Magic: A Novel
- First edition
- Author: William Goldman
- Cover artist: Richard Huebner
- Language: English
- Publisher: Delacorte Press
- Publication date: August 1976
- Publication place: United States
- Media type: Print (Paperback, Hardcover)
- Pages: 243 pp
- ISBN: 0-440-05159-2
- OCLC: 2415446
- Dewey Decimal: 813/.5/4
- LC Class: PZ4.G635 Mag PS3557.O384

= Magic (novel) =

1976 psychological horror novel by William Goldman

Magic is a psychological horror novel written by William Goldman. It was published in the United States in August 1976 by Delacorte Press. In 1978 Richard Attenborough directed a feature film adaptation of the story that starred Anthony Hopkins and Ann-Margret.

== Plot summary==
The novel concerns a man named Corky Withers, a shy, odd-tempered and alcoholic magician, whose lackluster performances start to turn around when he adds a foul-mouthed ventriloquist's dummy, Fats, to the show. It chronicles Corky's childhood and adolescence, and his deep love for a high-school crush named Peggy Ann Snow.

The novel is written kaleidoscopically, changing time period, location, and point of view swiftly and leaving important information, such as the identity of Fats the dummy, unknown for extended periods of time.

==Background==
Goldman had the idea for a novel about a ventriloquist for a number of years before writing it.

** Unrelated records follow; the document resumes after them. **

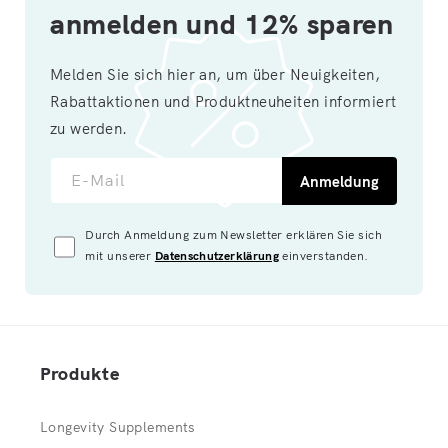
anmelden und 12% sparen
Melden Sie sich hier an, um über Neuigkeiten,
Rabattaktionen und Produktneuheiten informiert
zu werden.
E-Mail
Anmeldung
Durch Anmeldung zum Newsletter erklären Sie sich
mit unserer
Datenschutzerklärung
einverstanden.
Produkte
Longevity Supplements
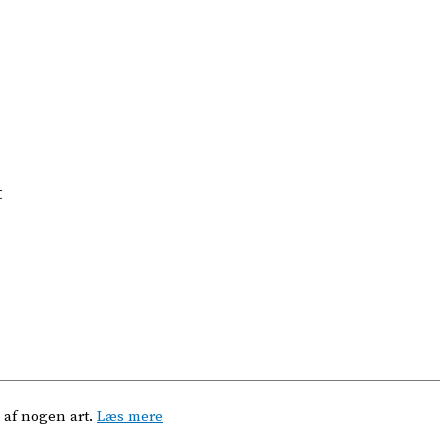
t
 af nogen art.
Læs mere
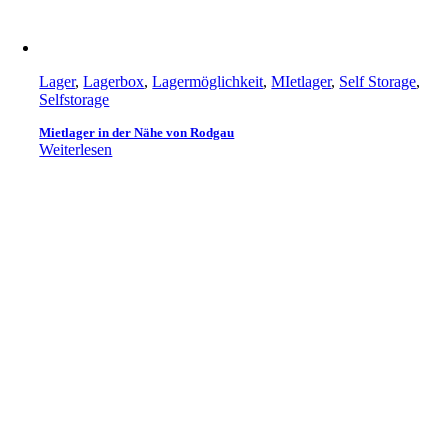
Lager
,
Lagerbox
,
Lagermöglichkeit
,
MIetlager
,
Self Storage
,
Selfstorage
Mietlager in der Nähe von Rodgau
Weiterlesen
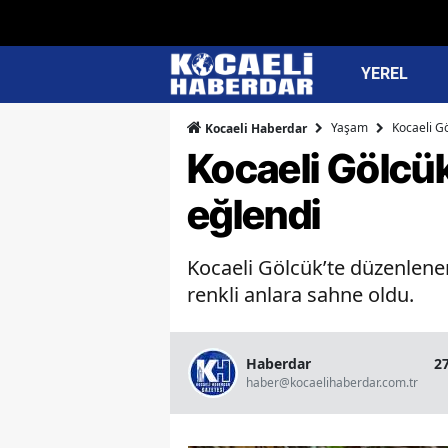
YEREL
Yaşam
Kocaeli Gö
Kocaeli Haberdar
Kocaeli Gölcük'
eğlendi
Kocaeli Gölcük’te düzenlenen
renkli anlara sahne oldu.
Haberdar
2
haber@kocaelihaberdar.com.tr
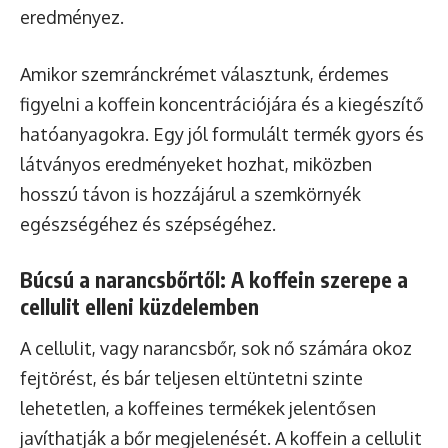
eredményez.
Amikor szemránckrémet választunk, érdemes
figyelni a koffein koncentrációjára és a kiegészítő
hatóanyagokra. Egy jól formulált termék gyors és
látványos eredményeket hozhat, miközben
hosszú távon is hozzájárul a szemkörnyék
egészségéhez és szépségéhez.
Búcsú a narancsbőrtől: A koffein szerepe a
cellulit elleni küzdelemben
A cellulit, vagy narancsbőr, sok nő számára okoz
fejtörést, és bár teljesen eltüntetni szinte
lehetetlen, a koffeines termékek jelentősen
javíthatják a bőr megjelenését. A koffein a cellulit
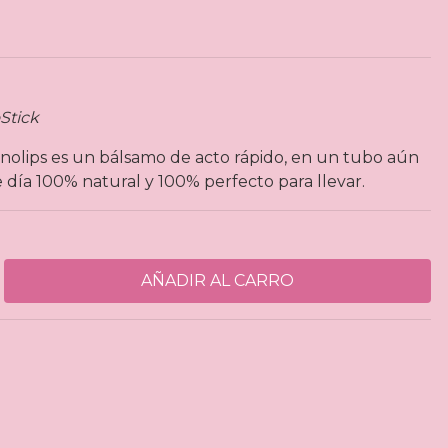
Stick
Lanolips es un bálsamo de acto rápido, en un tubo aún
 día 100% natural y 100% perfecto para llevar.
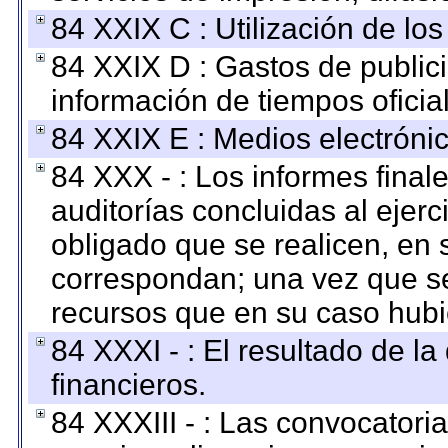
84 XXIX C : Utilización de los
84 XXIX D : Gastos de publici
información de tiempos oficial
84 XXIX E : Medios electrónic
84 XXX - : Los informes finale
auditorías concluidas al ejer
obligado que se realicen, en 
correspondan; una vez que se
recursos que en su caso hubi
84 XXXI - : El resultado de l
financieros.
84 XXXIII - : Las convocatori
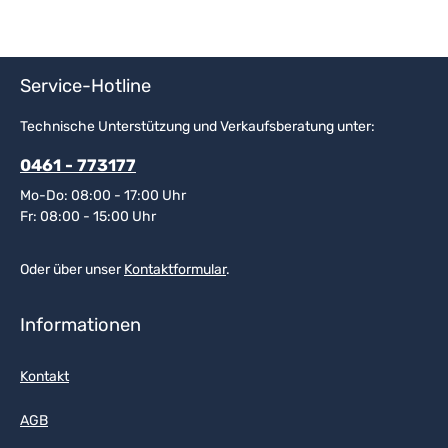
Service-Hotline
Technische Unterstützung und Verkaufsberatung unter:
0461 - 773177
Mo-Do: 08:00 - 17:00 Uhr
Fr: 08:00 - 15:00 Uhr
Oder über unser
Kontaktformular
.
Informationen
Kontakt
AGB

He says his editor suggested he cut the sequence where Corky's father talks about seeing Bronko Nagurski making a comeback in a football game, which Goldman had seen as a boy, but the author refused because he was so moved by it.

==Reception==
Producer Joseph E. Levine paid $1 million for the film rights and to do the screenplay. The novel was well-received.